RSI 43.1 MACD -77.9 Volume 12,00,358 Avg Vol 1Wk 11,51,933
Low price 1,964 ₹ High price 4,150 ₹ PEG Ratio 1.62 Debt to equity 3.69
52w Index 61.4 % Qtr Profit Var 94.9 % EPS 213 ₹ Industry PE 16.4

📊 Muthoot Finance (MUTHOOTFIN) presents solid fundamentals with strong ROE (19.7%) and EPS (₹213), while trading at a reasonable P/E of 15.5 compared to industry average of 16.4. The company has shown robust profit growth (+94.9% quarterly variation) and maintains a large market cap of ₹1,32,747 Cr. However, high debt-to-equity (3.69) and relatively modest ROCE (13.4%) are concerns. Technical indicators show weakness (MACD -77.9, RSI 43.1), with the stock trading below its 50 DMA (3,520 ₹) but above 200 DMA (3,229 ₹).
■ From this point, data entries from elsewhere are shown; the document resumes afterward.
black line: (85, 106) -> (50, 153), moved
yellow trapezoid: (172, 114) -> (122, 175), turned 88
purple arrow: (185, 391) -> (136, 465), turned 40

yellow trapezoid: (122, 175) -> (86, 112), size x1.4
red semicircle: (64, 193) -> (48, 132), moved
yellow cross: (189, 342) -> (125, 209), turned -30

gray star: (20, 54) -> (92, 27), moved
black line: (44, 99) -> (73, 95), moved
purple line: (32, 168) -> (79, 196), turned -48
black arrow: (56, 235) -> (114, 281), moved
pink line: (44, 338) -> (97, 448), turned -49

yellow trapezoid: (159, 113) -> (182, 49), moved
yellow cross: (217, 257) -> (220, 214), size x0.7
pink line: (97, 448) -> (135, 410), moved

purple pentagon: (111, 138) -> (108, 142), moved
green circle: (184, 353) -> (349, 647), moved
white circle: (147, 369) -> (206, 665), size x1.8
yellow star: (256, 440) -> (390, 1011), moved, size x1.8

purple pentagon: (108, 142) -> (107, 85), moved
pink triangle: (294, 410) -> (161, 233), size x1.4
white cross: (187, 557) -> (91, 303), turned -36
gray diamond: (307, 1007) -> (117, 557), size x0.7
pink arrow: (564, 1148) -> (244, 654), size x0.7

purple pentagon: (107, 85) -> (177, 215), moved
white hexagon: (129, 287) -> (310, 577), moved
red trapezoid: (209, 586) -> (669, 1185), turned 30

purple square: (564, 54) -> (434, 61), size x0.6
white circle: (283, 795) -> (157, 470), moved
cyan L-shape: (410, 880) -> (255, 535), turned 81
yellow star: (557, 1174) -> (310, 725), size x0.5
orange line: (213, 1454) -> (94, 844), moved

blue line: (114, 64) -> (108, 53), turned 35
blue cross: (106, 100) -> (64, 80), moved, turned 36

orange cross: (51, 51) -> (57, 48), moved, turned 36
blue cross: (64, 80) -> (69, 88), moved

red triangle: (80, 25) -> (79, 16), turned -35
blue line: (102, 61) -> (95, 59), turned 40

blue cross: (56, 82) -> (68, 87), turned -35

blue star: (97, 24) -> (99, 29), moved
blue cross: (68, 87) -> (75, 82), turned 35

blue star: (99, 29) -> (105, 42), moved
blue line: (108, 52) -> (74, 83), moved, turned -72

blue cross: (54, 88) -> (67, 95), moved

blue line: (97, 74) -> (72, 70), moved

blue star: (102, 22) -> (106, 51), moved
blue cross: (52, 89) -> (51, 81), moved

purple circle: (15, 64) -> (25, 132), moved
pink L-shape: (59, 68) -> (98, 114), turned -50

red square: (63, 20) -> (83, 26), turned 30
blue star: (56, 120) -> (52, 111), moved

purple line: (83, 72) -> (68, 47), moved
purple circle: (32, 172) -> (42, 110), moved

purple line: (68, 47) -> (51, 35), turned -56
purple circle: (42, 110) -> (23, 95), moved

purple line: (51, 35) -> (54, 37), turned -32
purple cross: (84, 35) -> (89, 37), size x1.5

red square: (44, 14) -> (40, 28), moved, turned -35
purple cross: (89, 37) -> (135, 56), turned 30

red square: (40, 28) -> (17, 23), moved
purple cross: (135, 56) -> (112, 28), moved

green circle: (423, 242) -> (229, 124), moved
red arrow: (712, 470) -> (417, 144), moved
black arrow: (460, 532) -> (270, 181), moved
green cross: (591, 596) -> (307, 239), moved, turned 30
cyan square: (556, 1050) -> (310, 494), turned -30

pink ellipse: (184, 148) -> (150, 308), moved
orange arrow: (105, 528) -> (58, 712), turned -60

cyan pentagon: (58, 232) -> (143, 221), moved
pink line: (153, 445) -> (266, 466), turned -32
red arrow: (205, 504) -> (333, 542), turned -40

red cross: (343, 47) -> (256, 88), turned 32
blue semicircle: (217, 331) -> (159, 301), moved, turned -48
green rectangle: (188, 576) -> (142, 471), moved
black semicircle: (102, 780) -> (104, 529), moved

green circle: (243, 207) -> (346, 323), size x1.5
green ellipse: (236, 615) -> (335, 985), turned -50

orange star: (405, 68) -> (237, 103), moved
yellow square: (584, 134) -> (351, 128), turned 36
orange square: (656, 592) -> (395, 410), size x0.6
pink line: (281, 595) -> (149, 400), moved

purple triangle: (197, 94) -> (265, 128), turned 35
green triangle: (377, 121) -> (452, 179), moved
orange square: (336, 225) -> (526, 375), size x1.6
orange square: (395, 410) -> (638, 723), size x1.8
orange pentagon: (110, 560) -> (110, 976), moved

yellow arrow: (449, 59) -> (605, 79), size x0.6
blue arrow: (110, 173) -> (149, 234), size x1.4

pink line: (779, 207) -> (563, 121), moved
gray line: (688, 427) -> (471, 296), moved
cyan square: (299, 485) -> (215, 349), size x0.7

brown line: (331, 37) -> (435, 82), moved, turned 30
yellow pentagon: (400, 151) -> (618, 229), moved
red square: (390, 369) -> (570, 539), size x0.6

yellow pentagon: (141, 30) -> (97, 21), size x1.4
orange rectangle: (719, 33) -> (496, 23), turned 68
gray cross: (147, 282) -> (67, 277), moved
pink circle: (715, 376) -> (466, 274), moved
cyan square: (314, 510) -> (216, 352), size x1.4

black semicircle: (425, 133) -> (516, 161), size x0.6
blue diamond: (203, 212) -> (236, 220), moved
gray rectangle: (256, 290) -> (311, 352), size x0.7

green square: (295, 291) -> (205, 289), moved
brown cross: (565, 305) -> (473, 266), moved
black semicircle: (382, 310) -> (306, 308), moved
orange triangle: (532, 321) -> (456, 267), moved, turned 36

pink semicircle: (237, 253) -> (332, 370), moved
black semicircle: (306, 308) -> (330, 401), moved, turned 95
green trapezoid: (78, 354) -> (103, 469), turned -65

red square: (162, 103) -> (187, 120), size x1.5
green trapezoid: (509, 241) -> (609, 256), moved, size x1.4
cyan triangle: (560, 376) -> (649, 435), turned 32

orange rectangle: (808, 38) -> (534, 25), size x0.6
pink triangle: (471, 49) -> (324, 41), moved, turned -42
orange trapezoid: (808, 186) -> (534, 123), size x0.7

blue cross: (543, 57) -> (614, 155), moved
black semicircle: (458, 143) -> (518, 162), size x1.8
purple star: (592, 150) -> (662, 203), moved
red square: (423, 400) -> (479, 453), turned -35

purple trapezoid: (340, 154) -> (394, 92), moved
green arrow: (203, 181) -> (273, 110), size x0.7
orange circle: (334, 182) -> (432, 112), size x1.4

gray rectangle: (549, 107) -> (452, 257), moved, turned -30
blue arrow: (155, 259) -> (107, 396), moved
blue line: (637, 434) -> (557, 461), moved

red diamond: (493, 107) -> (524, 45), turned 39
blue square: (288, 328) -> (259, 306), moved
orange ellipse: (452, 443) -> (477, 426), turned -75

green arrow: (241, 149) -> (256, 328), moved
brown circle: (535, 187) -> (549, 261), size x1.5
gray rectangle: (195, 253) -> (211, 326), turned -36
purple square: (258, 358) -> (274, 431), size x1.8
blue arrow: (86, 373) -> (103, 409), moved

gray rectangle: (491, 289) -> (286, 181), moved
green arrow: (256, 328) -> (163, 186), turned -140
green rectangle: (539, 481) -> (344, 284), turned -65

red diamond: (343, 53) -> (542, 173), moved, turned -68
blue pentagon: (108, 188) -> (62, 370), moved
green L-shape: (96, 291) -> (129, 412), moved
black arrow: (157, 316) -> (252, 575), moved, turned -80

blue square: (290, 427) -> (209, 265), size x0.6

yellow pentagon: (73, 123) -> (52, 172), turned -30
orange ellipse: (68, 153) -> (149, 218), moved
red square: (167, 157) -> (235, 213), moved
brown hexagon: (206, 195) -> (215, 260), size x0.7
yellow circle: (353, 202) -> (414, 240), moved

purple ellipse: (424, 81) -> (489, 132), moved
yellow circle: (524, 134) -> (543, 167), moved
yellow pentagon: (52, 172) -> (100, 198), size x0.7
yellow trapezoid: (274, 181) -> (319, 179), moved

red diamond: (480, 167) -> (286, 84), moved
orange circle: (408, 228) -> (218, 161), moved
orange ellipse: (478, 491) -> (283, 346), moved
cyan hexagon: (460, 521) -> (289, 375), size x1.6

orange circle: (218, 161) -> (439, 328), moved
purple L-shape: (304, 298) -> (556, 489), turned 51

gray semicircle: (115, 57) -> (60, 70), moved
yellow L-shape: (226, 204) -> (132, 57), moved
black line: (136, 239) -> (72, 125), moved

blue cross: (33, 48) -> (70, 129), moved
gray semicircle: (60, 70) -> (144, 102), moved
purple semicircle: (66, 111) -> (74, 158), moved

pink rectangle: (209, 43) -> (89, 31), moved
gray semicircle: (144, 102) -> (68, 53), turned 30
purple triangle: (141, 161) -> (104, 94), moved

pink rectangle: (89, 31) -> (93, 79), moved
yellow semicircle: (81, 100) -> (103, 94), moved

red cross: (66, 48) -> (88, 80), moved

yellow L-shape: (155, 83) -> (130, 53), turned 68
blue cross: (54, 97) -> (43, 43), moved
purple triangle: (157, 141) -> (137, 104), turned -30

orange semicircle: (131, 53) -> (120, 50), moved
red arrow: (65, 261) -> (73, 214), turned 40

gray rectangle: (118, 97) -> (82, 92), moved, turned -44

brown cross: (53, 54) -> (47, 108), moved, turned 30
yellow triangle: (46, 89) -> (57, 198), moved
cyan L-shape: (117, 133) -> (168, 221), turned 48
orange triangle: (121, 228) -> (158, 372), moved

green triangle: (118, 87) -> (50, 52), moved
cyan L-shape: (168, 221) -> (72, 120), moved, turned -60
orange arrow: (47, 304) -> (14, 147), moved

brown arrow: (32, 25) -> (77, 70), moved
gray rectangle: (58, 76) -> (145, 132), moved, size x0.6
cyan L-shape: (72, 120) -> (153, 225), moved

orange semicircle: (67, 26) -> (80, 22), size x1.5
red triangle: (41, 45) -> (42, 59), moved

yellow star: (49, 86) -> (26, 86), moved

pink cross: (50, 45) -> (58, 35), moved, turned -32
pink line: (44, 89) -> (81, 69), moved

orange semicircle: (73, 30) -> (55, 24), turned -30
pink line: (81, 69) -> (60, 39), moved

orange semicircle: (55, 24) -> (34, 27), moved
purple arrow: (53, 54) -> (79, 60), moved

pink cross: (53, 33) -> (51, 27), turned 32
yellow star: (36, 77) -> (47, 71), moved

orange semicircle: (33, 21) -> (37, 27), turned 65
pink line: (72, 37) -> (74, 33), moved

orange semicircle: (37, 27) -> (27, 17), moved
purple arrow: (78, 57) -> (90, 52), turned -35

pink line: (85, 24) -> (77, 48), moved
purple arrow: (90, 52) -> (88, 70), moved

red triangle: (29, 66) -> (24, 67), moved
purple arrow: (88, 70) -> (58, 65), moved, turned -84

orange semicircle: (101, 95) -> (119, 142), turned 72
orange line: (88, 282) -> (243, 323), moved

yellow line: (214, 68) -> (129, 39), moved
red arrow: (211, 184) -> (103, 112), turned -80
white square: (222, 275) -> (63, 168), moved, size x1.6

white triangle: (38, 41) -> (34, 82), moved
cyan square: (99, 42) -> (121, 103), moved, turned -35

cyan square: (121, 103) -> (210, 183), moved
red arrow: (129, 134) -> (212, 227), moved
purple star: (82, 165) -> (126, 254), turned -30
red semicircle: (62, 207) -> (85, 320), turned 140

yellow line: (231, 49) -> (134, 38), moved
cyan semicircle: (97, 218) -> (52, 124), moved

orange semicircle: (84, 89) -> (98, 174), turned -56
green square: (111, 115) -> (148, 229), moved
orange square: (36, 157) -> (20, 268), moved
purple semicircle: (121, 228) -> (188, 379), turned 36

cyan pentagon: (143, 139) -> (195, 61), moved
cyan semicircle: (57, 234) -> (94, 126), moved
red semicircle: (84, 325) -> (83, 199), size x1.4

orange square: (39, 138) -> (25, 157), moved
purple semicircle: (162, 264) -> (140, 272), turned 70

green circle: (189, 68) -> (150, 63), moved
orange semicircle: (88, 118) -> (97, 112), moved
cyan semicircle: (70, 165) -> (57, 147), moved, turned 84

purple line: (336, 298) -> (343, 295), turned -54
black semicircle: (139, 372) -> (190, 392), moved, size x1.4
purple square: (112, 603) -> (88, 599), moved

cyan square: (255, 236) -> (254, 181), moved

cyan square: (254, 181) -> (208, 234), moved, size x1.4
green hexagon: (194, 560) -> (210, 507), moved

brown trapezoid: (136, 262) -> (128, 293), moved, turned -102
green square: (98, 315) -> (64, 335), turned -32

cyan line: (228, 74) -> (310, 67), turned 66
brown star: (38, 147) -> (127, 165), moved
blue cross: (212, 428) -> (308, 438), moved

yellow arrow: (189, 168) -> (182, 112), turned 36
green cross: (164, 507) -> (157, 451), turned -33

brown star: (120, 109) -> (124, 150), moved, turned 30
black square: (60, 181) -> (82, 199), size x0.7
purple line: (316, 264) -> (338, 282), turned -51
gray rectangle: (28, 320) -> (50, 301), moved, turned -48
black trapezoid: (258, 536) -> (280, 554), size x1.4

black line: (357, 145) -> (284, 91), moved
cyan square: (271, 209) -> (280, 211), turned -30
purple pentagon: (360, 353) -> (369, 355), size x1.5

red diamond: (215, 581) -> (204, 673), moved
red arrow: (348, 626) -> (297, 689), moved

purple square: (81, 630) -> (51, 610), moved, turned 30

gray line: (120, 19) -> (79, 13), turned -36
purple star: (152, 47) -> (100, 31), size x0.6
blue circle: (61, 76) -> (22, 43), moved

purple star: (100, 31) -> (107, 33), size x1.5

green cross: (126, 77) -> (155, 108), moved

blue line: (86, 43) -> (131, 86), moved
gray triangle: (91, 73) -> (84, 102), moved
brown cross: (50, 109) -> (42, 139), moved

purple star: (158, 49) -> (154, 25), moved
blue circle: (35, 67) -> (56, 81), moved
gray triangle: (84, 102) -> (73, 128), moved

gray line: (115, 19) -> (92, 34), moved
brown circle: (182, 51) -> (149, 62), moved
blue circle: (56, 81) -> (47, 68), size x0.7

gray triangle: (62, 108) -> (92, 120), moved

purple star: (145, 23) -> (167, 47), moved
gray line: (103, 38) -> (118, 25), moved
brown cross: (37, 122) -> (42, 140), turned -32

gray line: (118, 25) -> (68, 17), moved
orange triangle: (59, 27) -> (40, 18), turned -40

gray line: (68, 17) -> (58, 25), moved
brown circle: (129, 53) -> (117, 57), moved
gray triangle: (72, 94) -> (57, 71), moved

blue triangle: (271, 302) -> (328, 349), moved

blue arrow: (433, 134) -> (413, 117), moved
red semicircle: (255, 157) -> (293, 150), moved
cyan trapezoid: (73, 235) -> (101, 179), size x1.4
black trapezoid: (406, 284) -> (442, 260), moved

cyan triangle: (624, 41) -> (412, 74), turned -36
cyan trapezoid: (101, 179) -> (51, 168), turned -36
The ideal entry zone for long-term investors would be ₹3,100–₹3,250. If already holding, investors should maintain a 3–5 year horizon, with partial exits near ₹3,900–₹4,100 to capture gains.

✅ Positive

  • Strong ROE (19.7%) and EPS (₹213) highlight profitability.
  • P/E of 15.5 is in line with industry average, suggesting fair valuation.
  • Quarterly PAT surged from ₹2,345 Cr. to ₹2,656 Cr. (+94.9%).
  • 52-week return of 61.4% shows strong momentum.

⚠️ Limitation

  • High debt-to-equity ratio (3.69) increases financial risk.
  • Dividend yield of 0.79% is relatively low.
  • ROCE (13.4%) is modest compared to peers.
  • Stock trading below 50 DMA indicates near-term weakness.

📉 Company Negative News

  • DII holding reduced (-0.24%), showing weaker domestic institutional support.
  • Technical weakness: MACD negative (-77.9), RSI at 43.1.

📈 Company Positive News

  • FII holding increased (+0.17%), showing foreign investor confidence.
  • Strong quarterly profit growth supports long-term outlook.
  • Large market cap of ₹1,32,747 Cr. reflects industry leadership.

🏭 Industry

  • Industry P/E at 16.4 suggests valuations are aligned with peers.
  • NBFC sector expected to benefit from rising credit demand and gold-backed lending growth.

🔎 Conclusion

Muthoot Finance is a fundamentally strong NBFC with consistent profitability and fair valuation. Long-term investors can accumulate in the ₹3,100–₹3,250 zone for better risk-reward. Existing holders should maintain a 3–5 year horizon, with partial exits near ₹3,900–₹4,100. While debt levels are high, strong earnings growth and sector tailwinds make it a promising long-term compounder.